Problem to solve
I would like every line of the records below that contains the word "Брянск" copied.

Records provided
==========
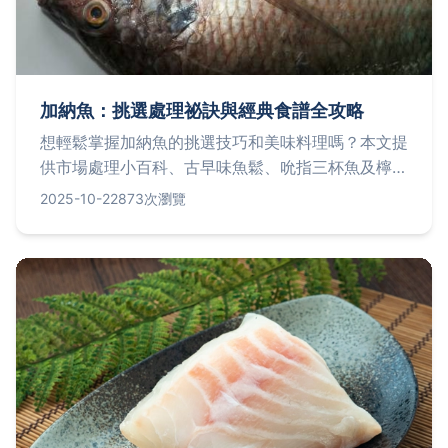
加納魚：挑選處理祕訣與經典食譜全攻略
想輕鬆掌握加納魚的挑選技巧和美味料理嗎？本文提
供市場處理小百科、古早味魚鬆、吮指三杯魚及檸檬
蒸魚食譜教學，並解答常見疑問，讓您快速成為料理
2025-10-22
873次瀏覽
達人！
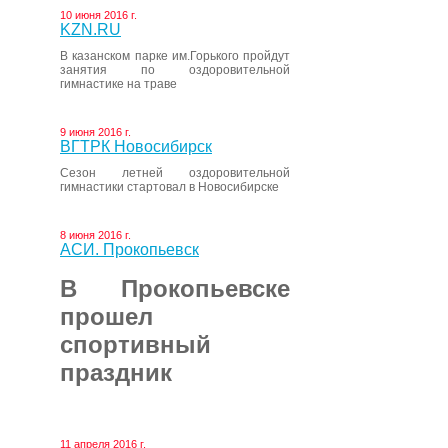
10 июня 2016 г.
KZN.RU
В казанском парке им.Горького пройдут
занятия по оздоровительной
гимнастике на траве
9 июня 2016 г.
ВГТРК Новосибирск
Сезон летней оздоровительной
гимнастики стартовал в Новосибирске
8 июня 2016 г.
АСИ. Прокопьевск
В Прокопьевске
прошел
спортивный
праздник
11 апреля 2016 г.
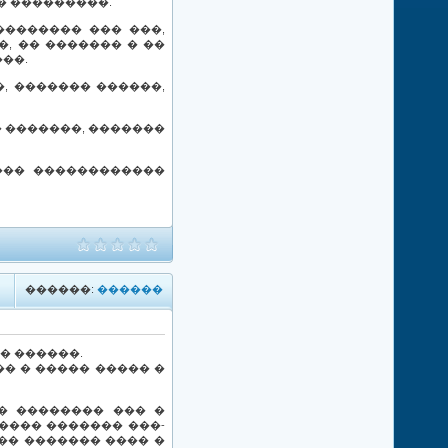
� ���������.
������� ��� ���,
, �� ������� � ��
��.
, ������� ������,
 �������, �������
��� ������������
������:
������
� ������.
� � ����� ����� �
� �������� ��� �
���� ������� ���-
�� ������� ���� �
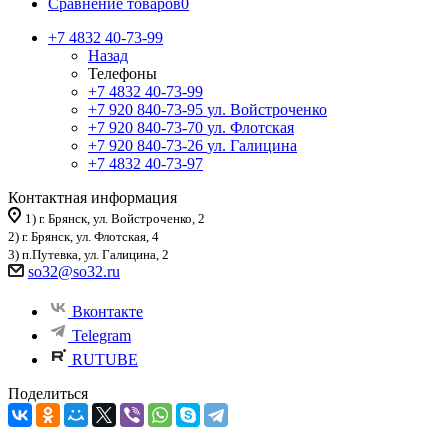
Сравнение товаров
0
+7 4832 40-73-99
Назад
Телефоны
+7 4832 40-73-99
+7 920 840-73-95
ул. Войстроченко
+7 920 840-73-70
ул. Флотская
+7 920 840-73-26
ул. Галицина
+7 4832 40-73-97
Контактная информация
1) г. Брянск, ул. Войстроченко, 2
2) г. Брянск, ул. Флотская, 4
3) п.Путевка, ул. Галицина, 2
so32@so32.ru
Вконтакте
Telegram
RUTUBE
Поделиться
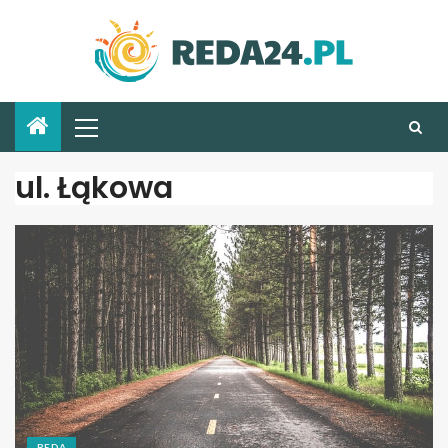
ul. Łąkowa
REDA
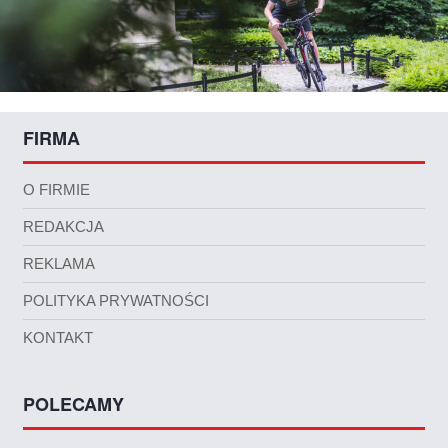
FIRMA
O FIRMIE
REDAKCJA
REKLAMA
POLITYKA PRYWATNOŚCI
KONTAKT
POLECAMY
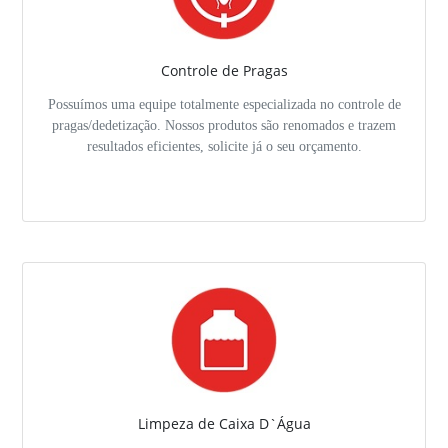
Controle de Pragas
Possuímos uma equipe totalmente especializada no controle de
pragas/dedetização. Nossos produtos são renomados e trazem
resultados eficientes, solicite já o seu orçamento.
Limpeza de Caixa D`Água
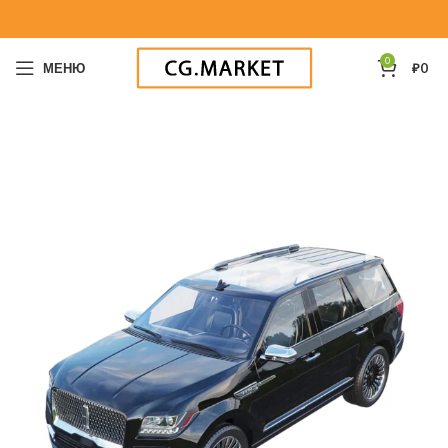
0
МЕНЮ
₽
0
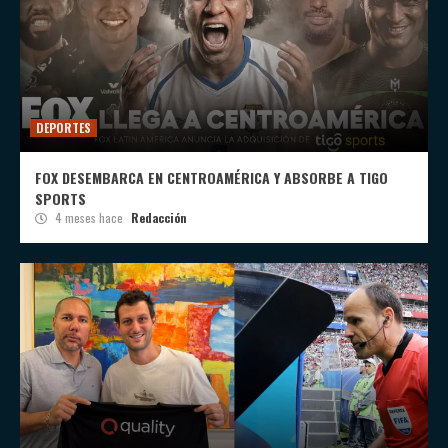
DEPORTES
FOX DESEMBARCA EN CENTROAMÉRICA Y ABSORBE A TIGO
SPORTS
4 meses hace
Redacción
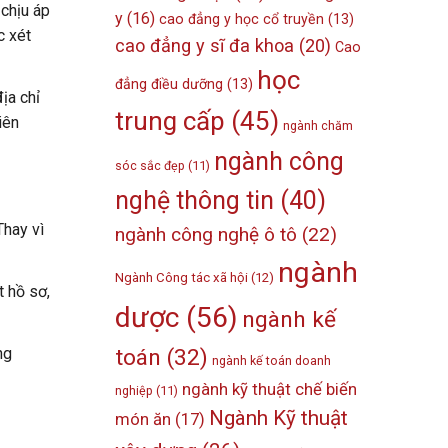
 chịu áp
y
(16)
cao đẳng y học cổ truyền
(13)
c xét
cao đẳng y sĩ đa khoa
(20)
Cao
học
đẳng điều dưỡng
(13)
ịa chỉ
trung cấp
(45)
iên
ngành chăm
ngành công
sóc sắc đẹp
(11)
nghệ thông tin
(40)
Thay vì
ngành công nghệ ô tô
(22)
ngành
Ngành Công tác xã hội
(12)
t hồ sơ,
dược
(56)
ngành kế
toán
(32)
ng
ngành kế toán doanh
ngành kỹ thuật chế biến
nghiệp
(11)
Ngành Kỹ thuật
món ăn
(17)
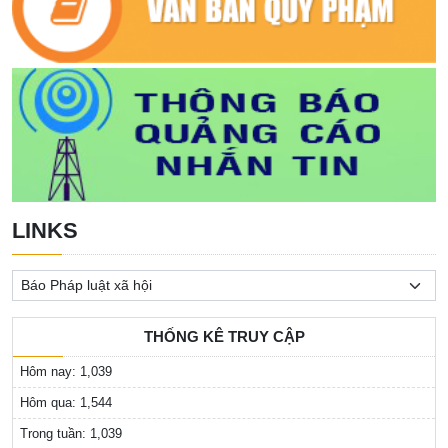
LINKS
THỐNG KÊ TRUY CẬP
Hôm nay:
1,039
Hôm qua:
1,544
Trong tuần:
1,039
==========
Reply
1) г. Брянск, ул. Войстроченко, 2
2) г. Брянск, ул. Флотская, 4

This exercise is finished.